Requirement: Please restate each entry that appears below word for word, without its pictures.

Given entries:
======
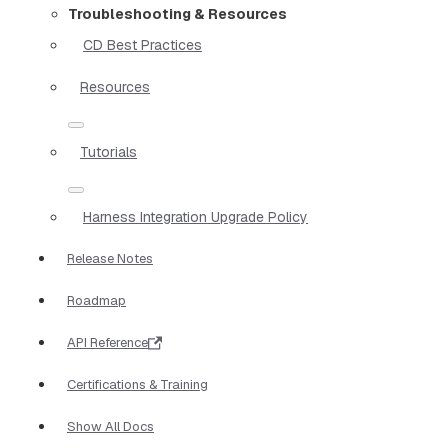
Troubleshooting & Resources
CD Best Practices
Resources
Tutorials
Harness Integration Upgrade Policy
Release Notes
Roadmap
API Reference
Certifications & Training
Show All Docs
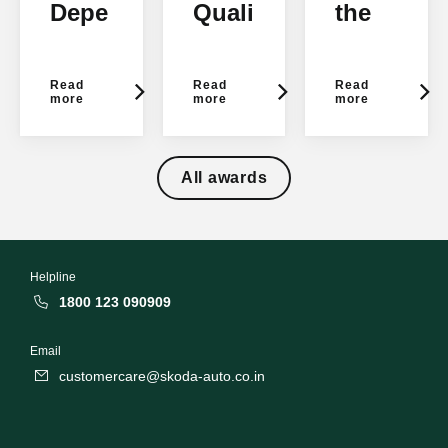
Depe
Quali
the
ndab
tyStu
Year
ility
dy
2012
Read
Read
Read
2016
2015
more
more
more
- JD
- JD
Pow
Pow
All awards
er
er
Helpline
1800 123 090909
Email
customercare@skoda-auto.co.in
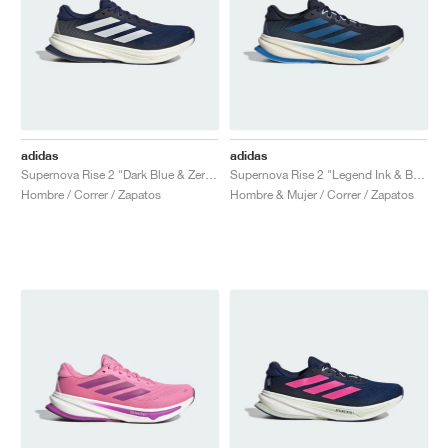
adidas
adidas
Supernova Rise 2 "Dark Blue & Zero Metalic"
Supernova Rise 2 "Legend Ink & Bright Royal"
Hombre / Correr / Zapatos
Hombre & Mujer / Correr / Zapatos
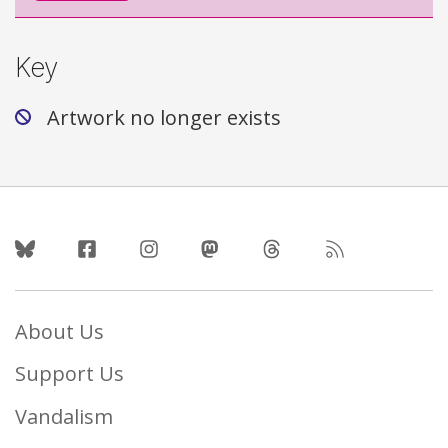
Key
Artwork no longer exists
Follow Us
About Us
Support Us
Vandalism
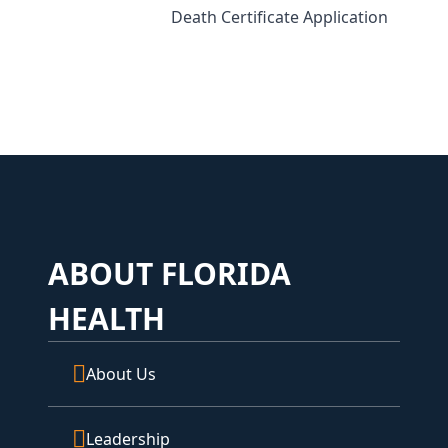
Death Certificate Application
ABOUT FLORIDA
HEALTH
About Us
Leadership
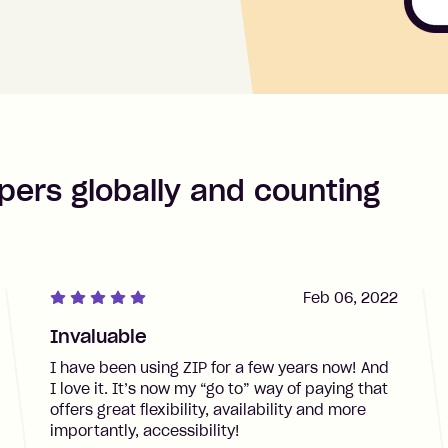
pers globally and counting
Feb 06, 2022
Invaluable
I have been using ZIP for a few years now! And
I love it. It’s now my “go to” way of paying that
offers great flexibility, availability and more
importantly, accessibility!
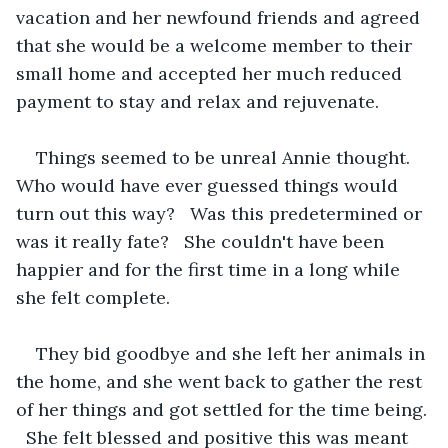
vacation and her newfound friends and agreed 
that she would be a welcome member to their 
small home and accepted her much reduced 
payment to stay and relax and rejuvenate.   
Things seemed to be unreal Annie thought.  
Who would have ever guessed things would 
turn out this way?   Was this predetermined or 
was it really fate?   She couldn't have been 
happier and for the first time in a long while 
she felt complete.  
They bid goodbye and she left her animals in 
the home, and she went back to gather the rest 
of her things and got settled for the time being. 
  She felt blessed and positive this was meant 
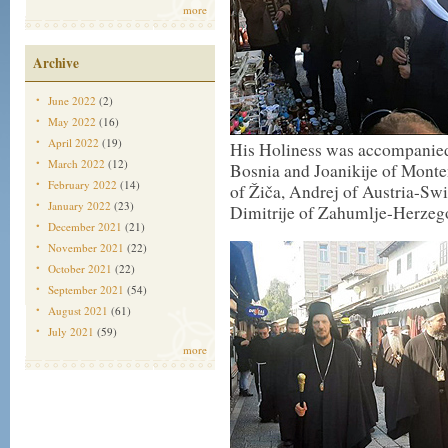
more
Archive
June 2022
(2)
May 2022
(16)
April 2022
(19)
His Holiness was accompanied
March 2022
(12)
Bosnia and Joanikije of Monten
February 2022
(14)
of Žiča, Andrej of Austria-Swi
January 2022
(23)
Dimitrije of Zahumlje-Herzeg
December 2021
(21)
November 2021
(22)
October 2021
(22)
September 2021
(54)
August 2021
(61)
July 2021
(59)
more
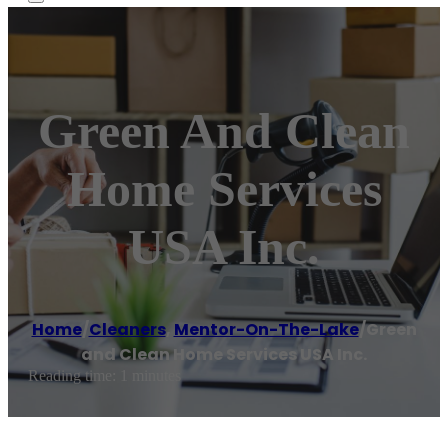
Green And Clean
Home Services
USA Inc.
Home
/
Cleaners
,
Mentor-On-The-Lake
/
Green
and Clean Home Services USA Inc.
Reading time: 1 minutes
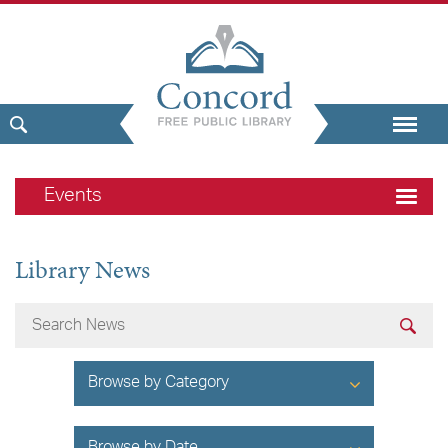
Events
Library News
Browse by Category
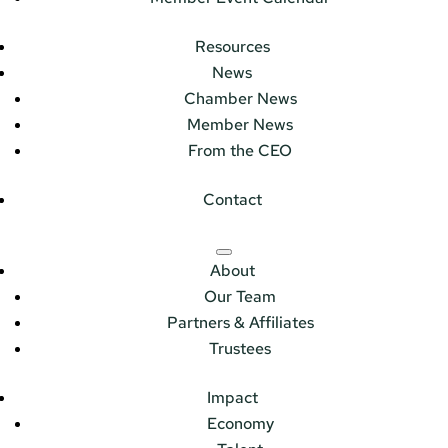
Resources
News
Chamber News
Member News
From the CEO
Contact
About
Our Team
Partners & Affiliates
Trustees
Impact
Economy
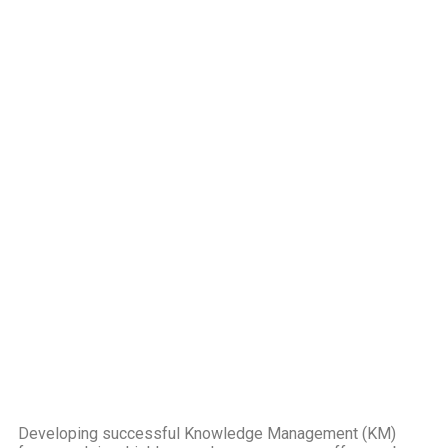
Developing successful Knowledge Management (KM)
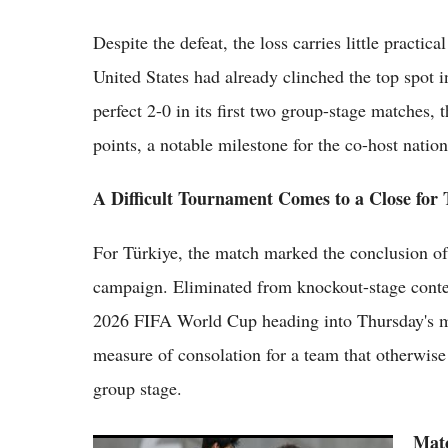
Despite the defeat, the loss carries little practi
United States had already clinched the top spot 
perfect 2-0 in its first two group-stage matches,
points, a notable milestone for the co-host nation
A Difficult Tournament Comes to a Close for 
For Türkiye, the match marked the conclusion of
campaign. Eliminated from knockout-stage content
2026 FIFA World Cup heading into Thursday's ma
measure of consolation for a team that otherwise 
group stage.
Matc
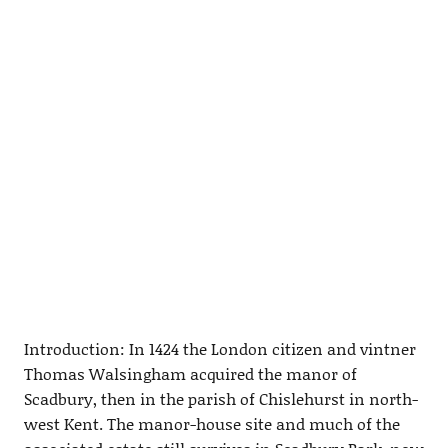
Introduction: In 1424 the London citizen and vintner
Thomas Walsingham acquired the manor of
Scadbury, then in the parish of Chislehurst in north-
west Kent. The manor-house site and much of the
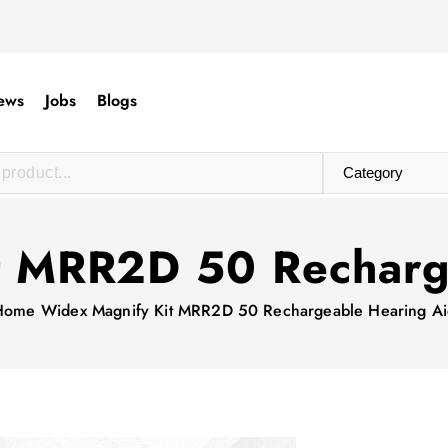
ews
Jobs
Blogs
t MRR2D 50 Recharg
Home
Widex Magnify Kit MRR2D 50 Rechargeable Hearing A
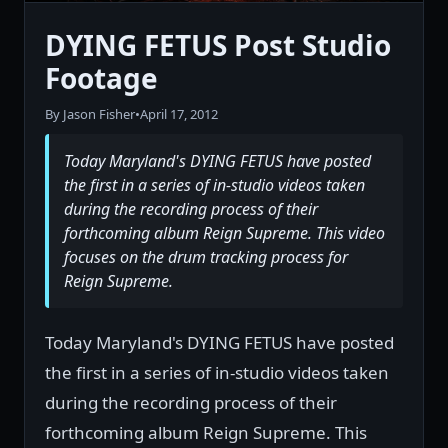
DYING FETUS Post Studio
Footage
By Jason Fisher
•
April 17, 2012
Today Maryland's DYING FETUS have posted
the first in a series of in-studio videos taken
during the recording process of their
forthcoming album Reign Supreme. This video
focuses on the drum tracking process for
Reign Supreme.
Today Maryland's DYING FETUS have posted
the first in a series of in-studio videos taken
during the recording process of their
forthcoming album Reign Supreme. This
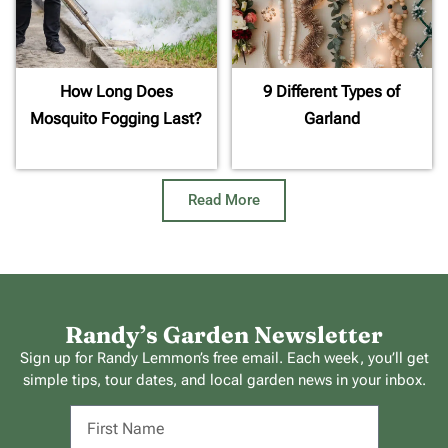
How Long Does
9 Different Types of
Mosquito Fogging Last?
Garland
Read More
Randy’s Garden Newsletter
Sign up for Randy Lemmon’s free email. Each week, you’ll get
simple tips, tour dates, and local garden news in your inbox.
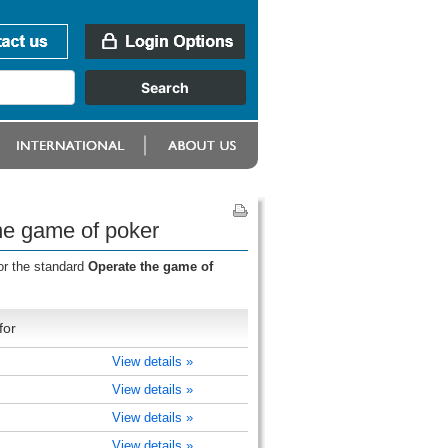
he game of poker
or the standard
Operate the game of
for
View details »
View details »
View details »
View details »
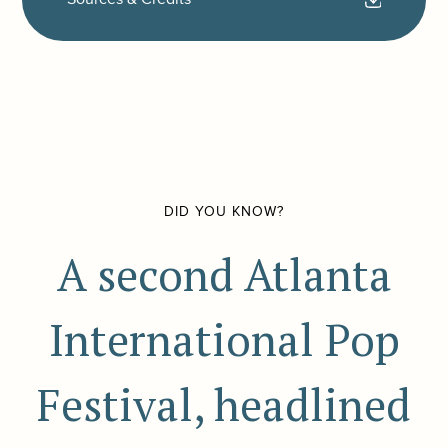
DID YOU KNOW?
A second Atlanta
International Pop
Festival, headlined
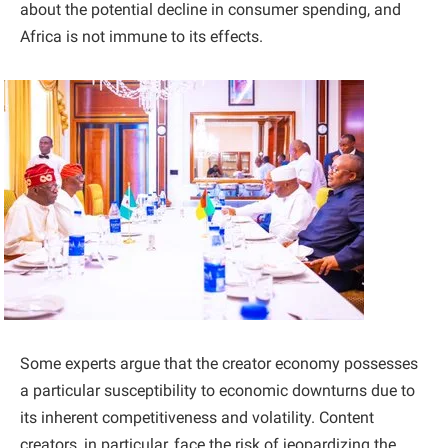
about the potential decline in consumer spending, and
Africa is not immune to its effects.
Some experts argue that the creator economy possesses
a particular susceptibility to economic downturns due to
its inherent competitiveness and volatility. Content
creators, in particular, face the risk of jeopardizing the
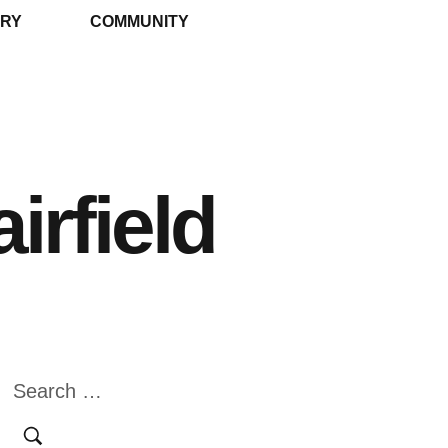
RY
COMMUNITY
irfield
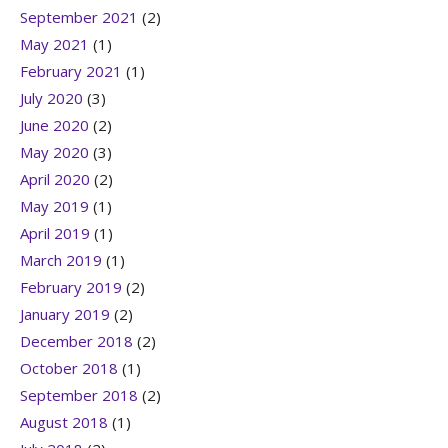
September 2021
(2)
May 2021
(1)
February 2021
(1)
July 2020
(3)
June 2020
(2)
May 2020
(3)
April 2020
(2)
May 2019
(1)
April 2019
(1)
March 2019
(1)
February 2019
(2)
January 2019
(2)
December 2018
(2)
October 2018
(1)
September 2018
(2)
August 2018
(1)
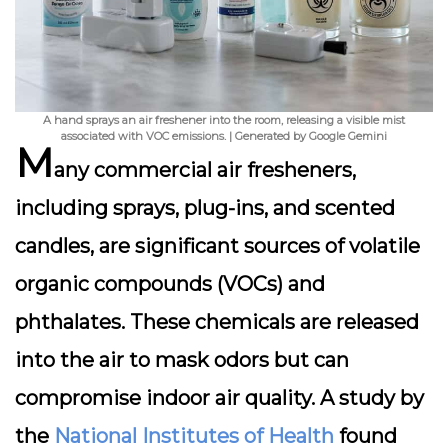
A hand sprays an air freshener into the room, releasing a visible mist
associated with VOC emissions. | Generated by Google Gemini
M
any commercial air fresheners,
including sprays, plug-ins, and scented
candles, are significant sources of
volatile
organic compounds (VOCs)
and
phthalates
. These chemicals are released
into the air to mask odors but can
compromise indoor air quality. A study by
the
National Institutes of Health
found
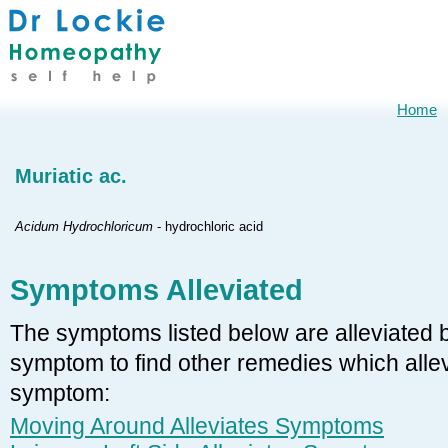
Home
Muriatic ac.
Acidum Hydrochloricum
- hydrochloric acid
Symptoms Alleviated
The symptoms listed below are alleviated by
symptom to find other remedies which allevi
symptom:
Moving Around Alleviates Symptoms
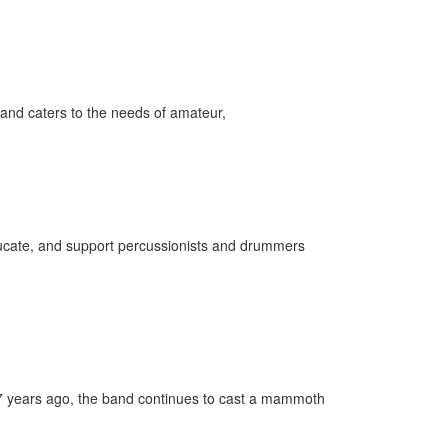
and caters to the needs of amateur,
 educate, and support percussionists and drummers
37 years ago, the band continues to cast a mammoth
======
Exercise response:
Troubleshooting & Resources
CD Best Practices
Resources
Tutorials
Harness Integration Upgrade Policy
Release Notes
Roadmap
API Reference
Certifications & Training
Show All Docs
Depe
Quali
the
ndab
tyStu
Year
ility
dy
2012
Read
Read
Read
2016
2015
more
more
more
- JD
- JD
Pow
Pow
All awards
er
er
Helpline
1800 123 090909
Email
customercare@skoda-auto.co.in
adidas
adidas
Supernova Rise 2 "Dark Blue & Zero Metalic"
Supernova Rise 2 "Legend Ink & Bright Royal"
Hombre / Correr / Zapatos
Hombre & Mujer / Correr / Zapatos
Key
Artwork no longer exists
Follow Us
About Us
Support Us
Vandalism
Death Certificate Application
ABOUT FLORIDA
HEALTH
About Us
Leadership
pers globally and counting
Feb 06, 2022
Invaluable
I have been using ZIP for a few years now! And
I love it. It’s now my “go to” way of paying that
offers great flexibility, availability and more
importantly, accessibility!
vacation and her newfound friends and agreed 
that she would be a welcome member to their 
small home and accepted her much reduced 
payment to stay and relax and rejuvenate.   
Things seemed to be unreal Annie thought.  
Who would have ever guessed things would 
turn out this way?   Was this predetermined or 
was it really fate?   She couldn't have been 
happier and for the first time in a long while 
she felt complete.  
They bid goodbye and she left her animals in 
the home, and she went back to gather the rest 
of her things and got settled for the time being. 
  She felt blessed and positive this was meant 
more
Archive
June 2022
(2)
May 2022
(16)
April 2022
(19)
His Holiness was accompanied
March 2022
(12)
Bosnia and Joanikije of Monten
February 2022
(14)
of Žiča, Andrej of Austria-Swi
January 2022
(23)
Dimitrije of Zahumlje-Herzeg
December 2021
(21)
November 2021
(22)
October 2021
(22)
September 2021
(54)
August 2021
(61)
July 2021
(59)
more
Green And Clean
Home Services
USA Inc.
Home
/
Cleaners
,
Mentor-On-The-Lake
/
Green
and Clean Home Services USA Inc.
Reading time: 1 minutes
Events
Library News
Browse by Category
Resources
News
Chamber News
Member News
From the CEO
Contact
About
Our Team
Partners & Affiliates
Trustees
Impact
Economy
Developing successful Knowledge Management (KM)
Despite the defeat, the loss carries little practi
United States had already clinched the top spot 
perfect 2-0 in its first two group-stage matches,
points, a notable milestone for the co-host nation
A Difficult Tournament Comes to a Close for 
For Türkiye, the match marked the conclusion of
campaign. Eliminated from knockout-stage content
2026 FIFA World Cup heading into Thursday's ma
measure of consolation for a team that otherwise 
group stage.
Matc
Introduction: In 1424 the London citizen and vintner
Thomas Walsingham acquired the manor of
Scadbury, then in the parish of Chislehurst in north-
west Kent. The manor-house site and much of the
ews
Jobs
Blogs
t MRR2D 50 Recharg
Home
Widex Magnify Kit MRR2D 50 Rechargeable Hearing A
DYING FETUS Post Studio
Footage
By Jason Fisher
•
April 17, 2012
Today Maryland's DYING FETUS have posted
the first in a series of in-studio videos taken
during the recording process of their
forthcoming album Reign Supreme. This video
focuses on the drum tracking process for
Reign Supreme.
Today Maryland's DYING FETUS have posted
the first in a series of in-studio videos taken
during the recording process of their
forthcoming album Reign Supreme. This
How Long Does
9 Different Types of
Mosquito Fogging Last?
Garland
Read More
Randy’s Garden Newsletter
Sign up for Randy Lemmon’s free email. Each week, you’ll get
simple tips, tour dates, and local garden news in your inbox.
he game of poker
or the standard
Operate the game of
for
View details »
View details »
View details »
View details »
DID YOU KNOW?
A second Atlanta
International Pop
Festival, headlined
about the potential decline in consumer spending, and
Africa is not immune to its effects.
Some experts argue that the creator economy possesses
a particular susceptibility to economic downturns due to
its inherent competitiveness and volatility. Content
creators, in particular, face the risk of jeopardizing the
RY
COMMUNITY
irfield
September 2021
(2)
May 2021
(1)
February 2021
(1)
July 2020
(3)
June 2020
(2)
May 2020
(3)
April 2020
(2)
May 2019
(1)
April 2019
(1)
March 2019
(1)
February 2019
(2)
January 2019
(2)
December 2018
(2)
October 2018
(1)
September 2018
(2)
August 2018
(1)
A hand sprays an air freshener into the room, releasing a visible mist
associated with VOC emissions. | Generated by Google Gemini
M
any commercial air fresheners,
including sprays, plug-ins, and scented
candles, are significant sources of
volatile
organic compounds (VOCs)
and
phthalates
. These chemicals are released
into the air to mask odors but can
compromise indoor air quality. A study by
the
National Institutes of Health
found
Home
Muriatic ac.
Acidum Hydrochloricum
- hydrochloric acid
Symptoms Alleviated
The symptoms listed below are alleviated by
symptom to find other remedies which allevi
symptom:
Moving Around Alleviates Symptoms
and caters to the needs of amateur,
 educate, and support percussionists and drummers
37 years ago, the band continues to cast a mammoth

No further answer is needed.